Corporate Governance

Deutsche Bank’s system of internal corporate governance provides the basis for the responsible management and control of the bank, with a focus on sustainable value creation.

Shareholders

Deutsche Bank’s shareholders are one of its key stakeholders. The bank wants to intensify the relationship with its shareholders and encourage strong shareholder participation at Annual General Meetings. Shareholders participate in decisions of material importance to the bank, including amendments to the Articles of Association, the appropriation of profit, the authorization to issue new shares and important structural changes. Deutsche Bank has only one class of shares, with each share carrying one vote.

Management Board

The Management Board is responsible for managing the company, maintaining and enhancing the proper organization of Deutsche Bank Group as well as for exercising control. Its members represent the bank to the public. The Management Board is obliged to abide by the relevant laws and regulations.

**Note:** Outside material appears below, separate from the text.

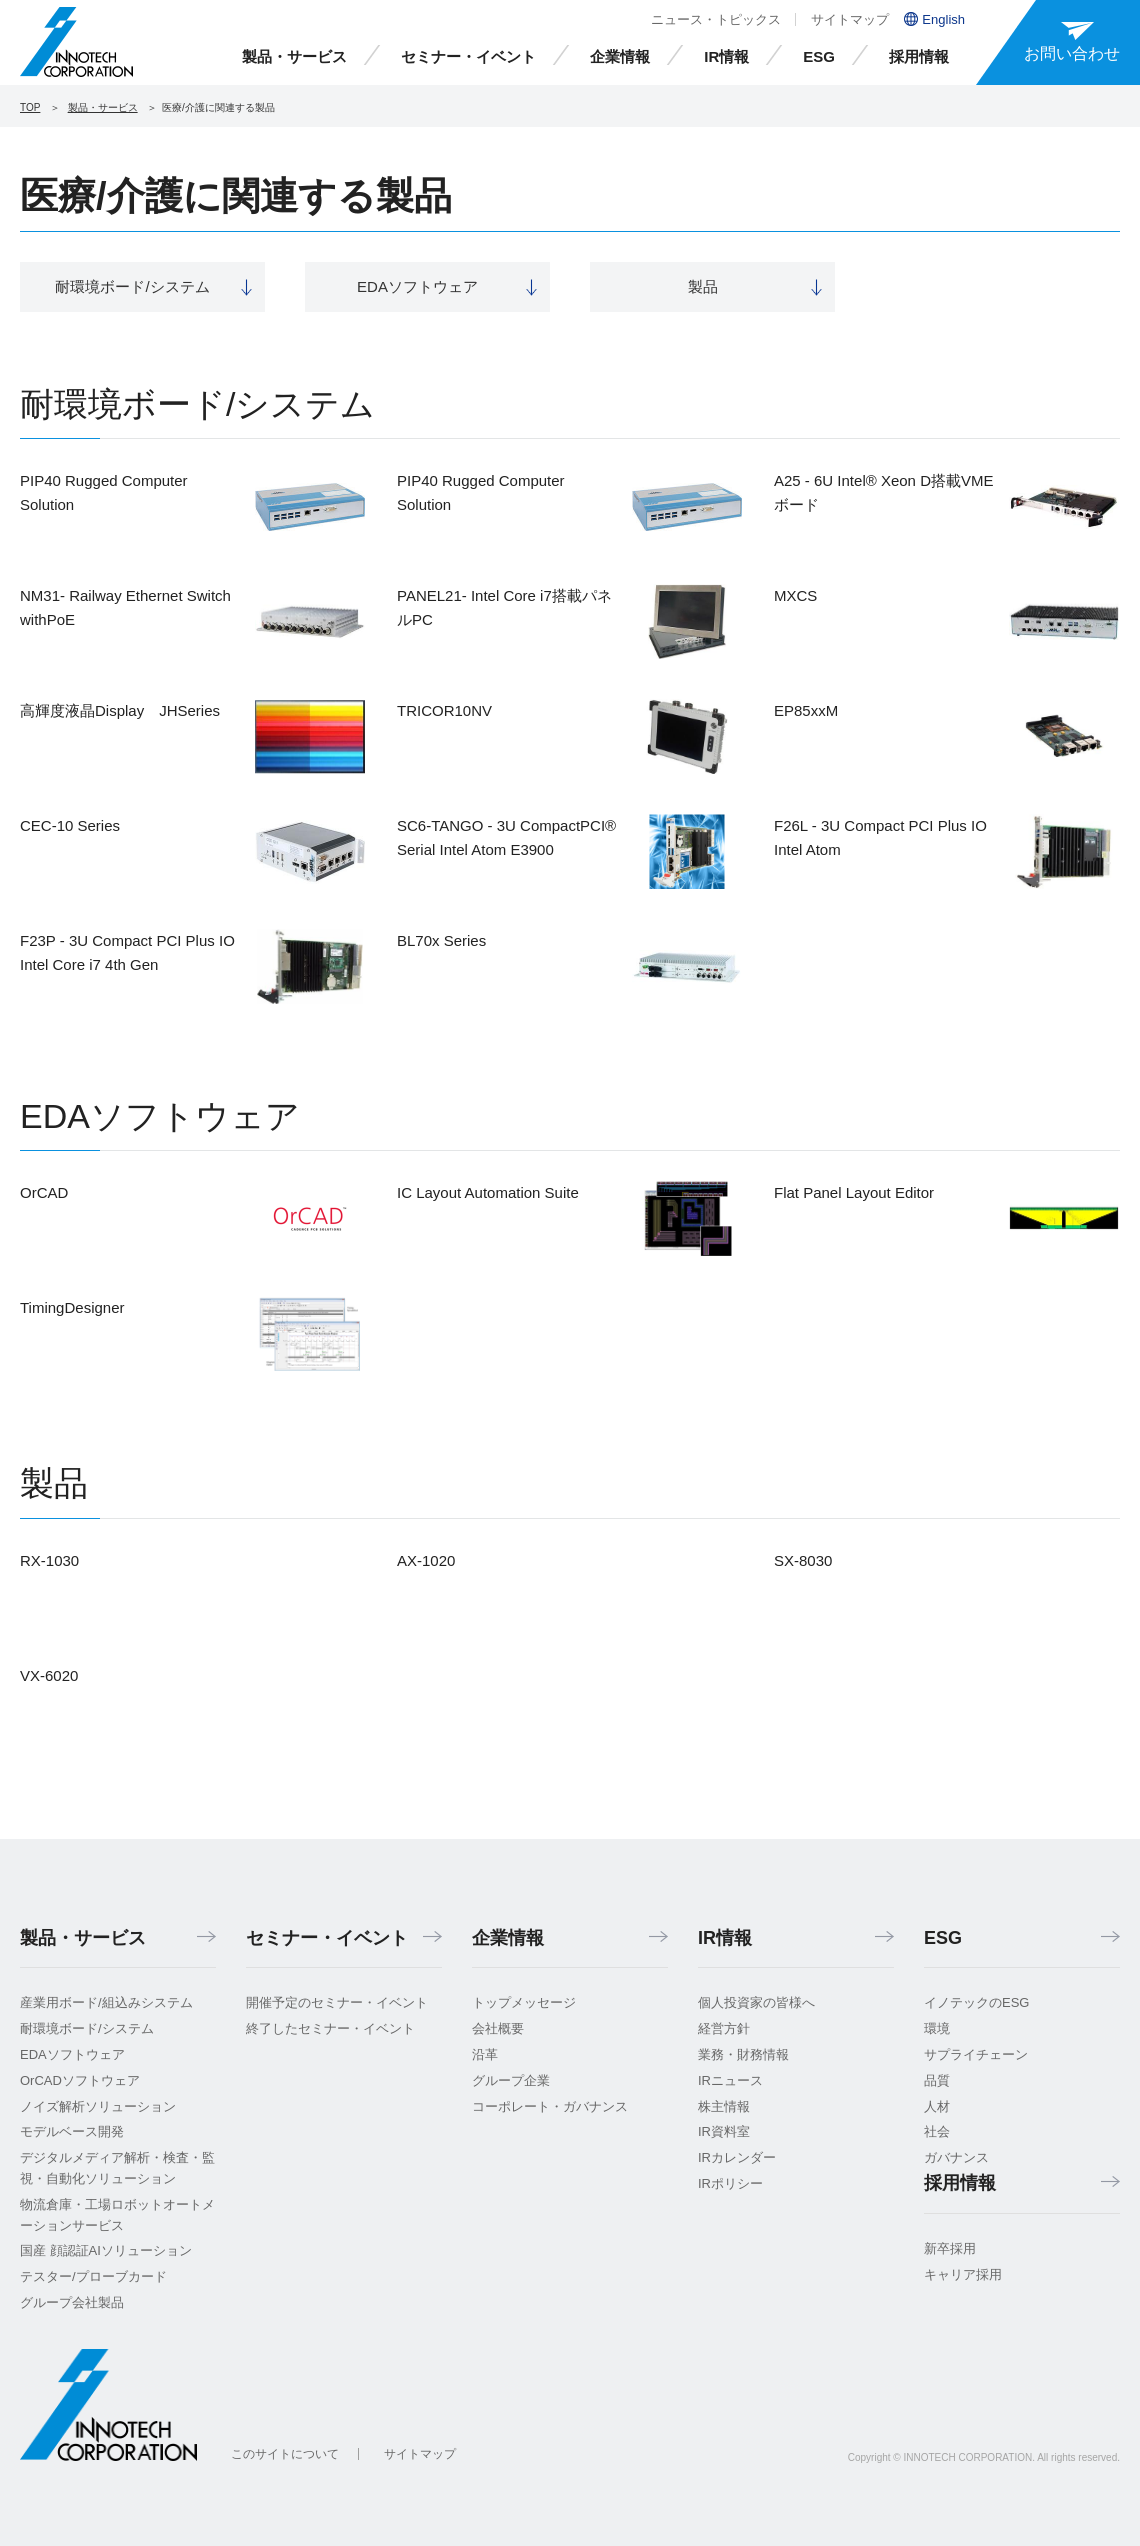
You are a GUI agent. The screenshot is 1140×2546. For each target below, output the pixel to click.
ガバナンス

Since June 1, 2012, Jürgen Fitschen and Anshu Jain have been Co-Chairmen of the Management Board. The Co-Chairmen represent the Management Board, lead Management Board meetings, have a deciding vote in the event of a tie and jointly coordinate Management Board activities.

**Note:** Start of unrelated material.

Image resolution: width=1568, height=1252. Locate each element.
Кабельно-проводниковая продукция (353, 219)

The Co-Chairmen lead the Group Executive Committee (GEC), comprising all members of the Management Board and selected senior managers. The GEC performs an advisory and coordinating role and prepares decisions for the Management Board.

The Management Board must perform core management functions. These include the strategic management, the proper organization of the Bank and the Group, certain key business decisions and the appointment of senior management.

Supervisory Board

The Supervisory Board oversees and advises the Management Board in its management of Deutsche Bank. Major decisions affecting the Bank require Supervisory Board approval. The Supervisory Board appoints the members of the Management Board and creates succession plans for the Management Board. It may specify more extensive information and reporting duties for the Management Board beyond what is required by law. The Supervisory Board reviews the efficiency of its work on a regular basis. In 2014, the Supervisory Board had seven committees: the Chairman’s Committee, Audit Committee, Risk Committee, Nomination Committee, Compensation Control Committee, Mediation Committee and Integrity Committee.

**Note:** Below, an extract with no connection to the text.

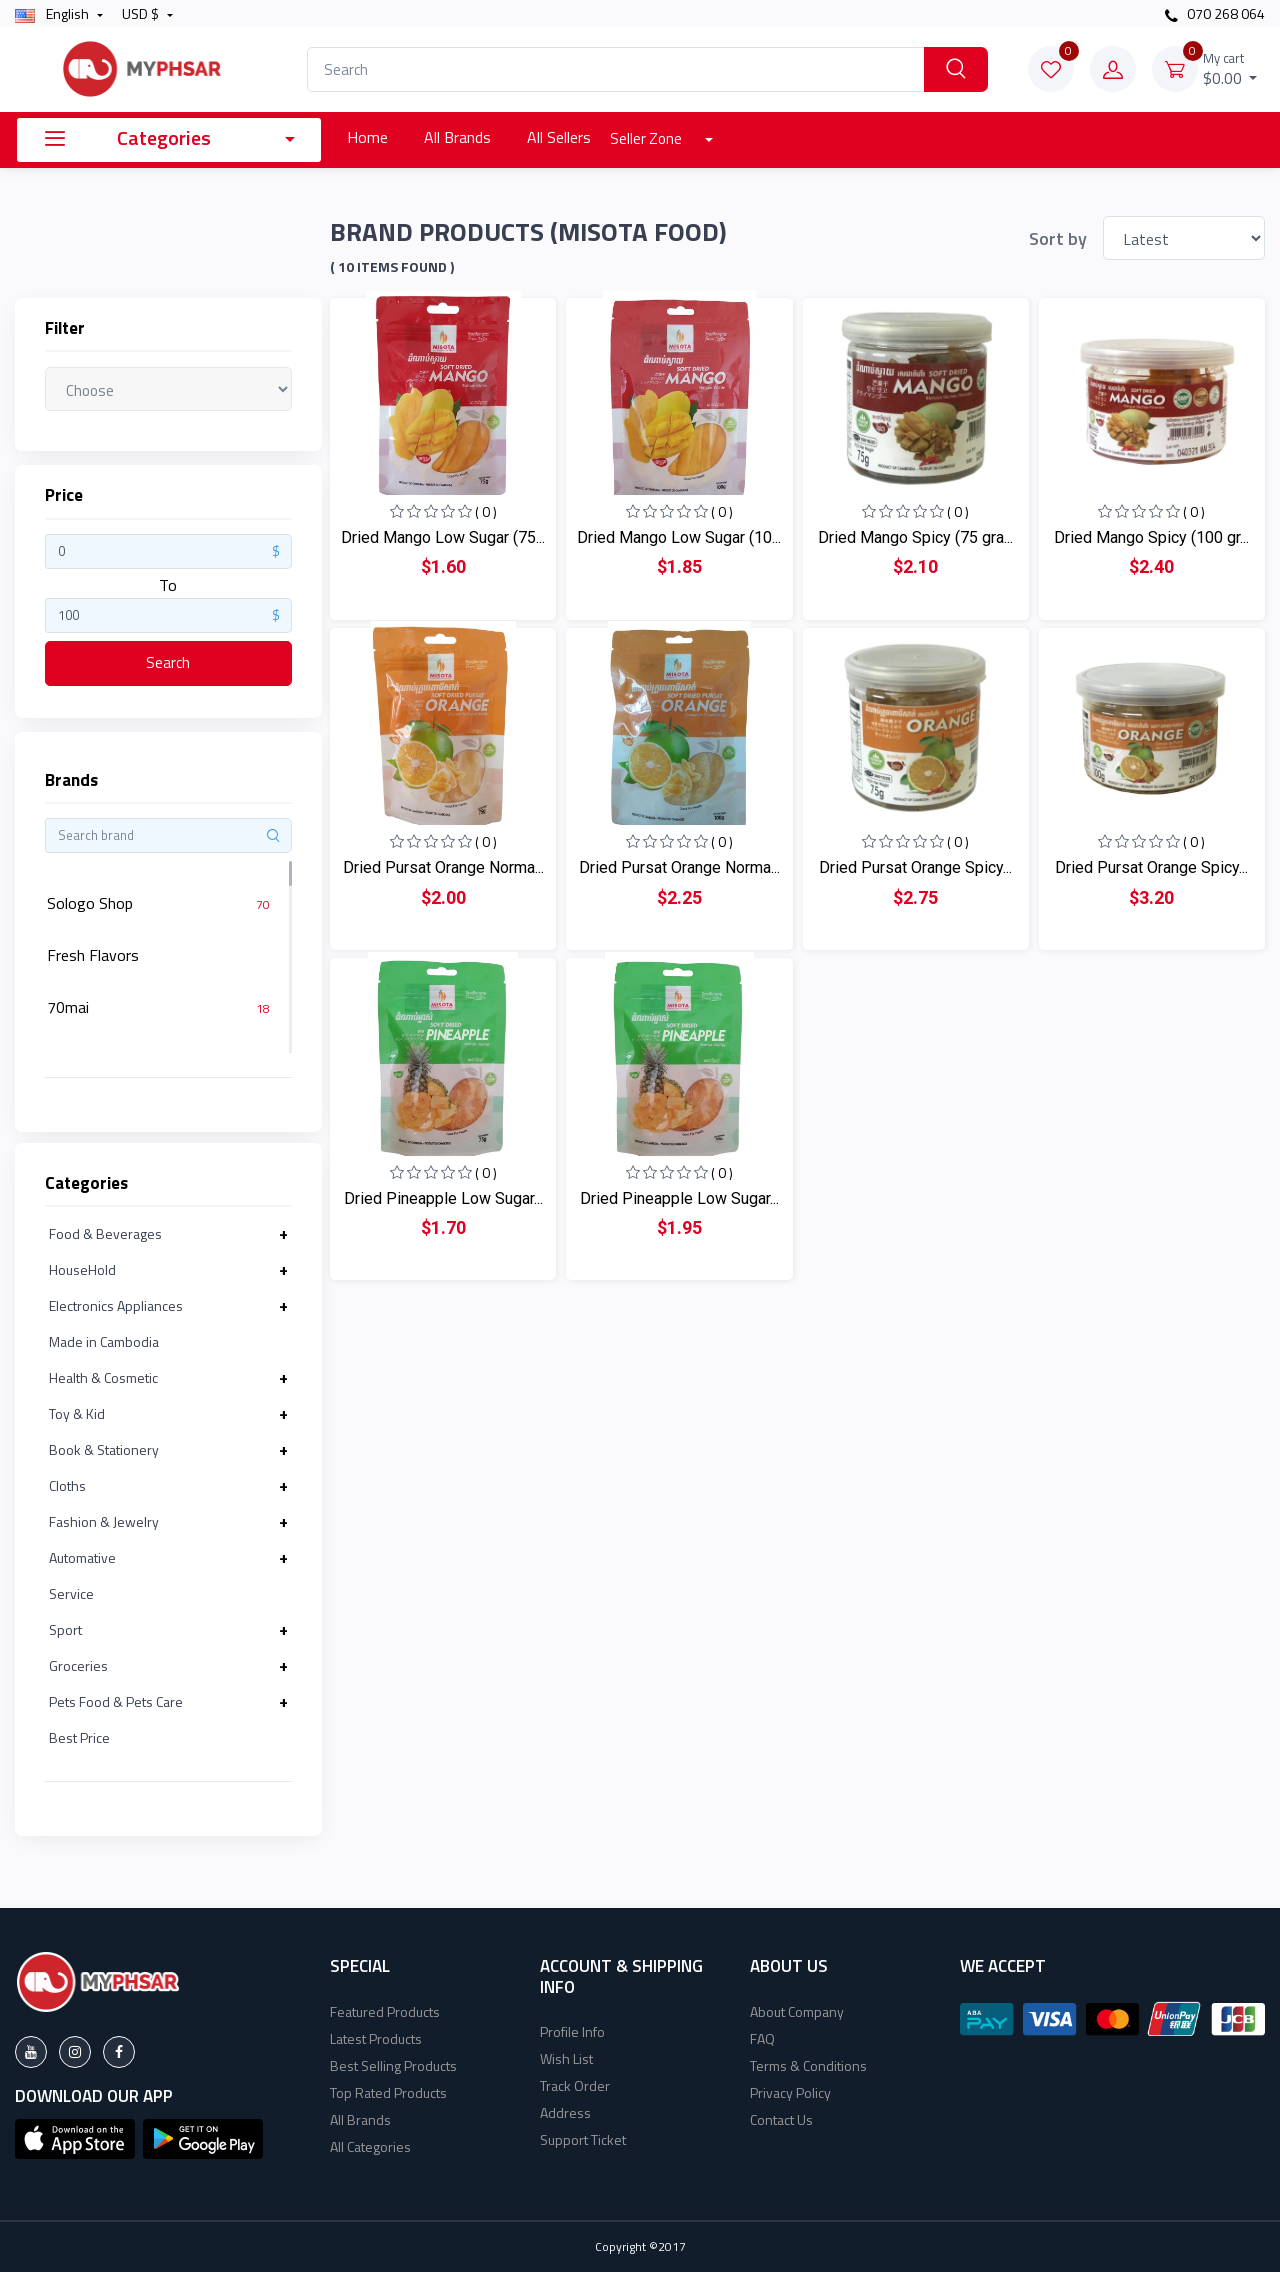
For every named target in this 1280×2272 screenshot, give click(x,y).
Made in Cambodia (104, 1341)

To carry out its tasks, the Supervisory Board takes care to ensure that it has a balanced composition of members and that they collectively possess the required knowledge, ability and expertise. In light of Deutsche Bank’s international activities, the Supervisory Board has an appropriate number of members with longstanding international experience. Furthermore, the Supervisory Board encourages diversity within the company, in particular when appointing members to the Management Board and making proposals for election to the Supervisory Board.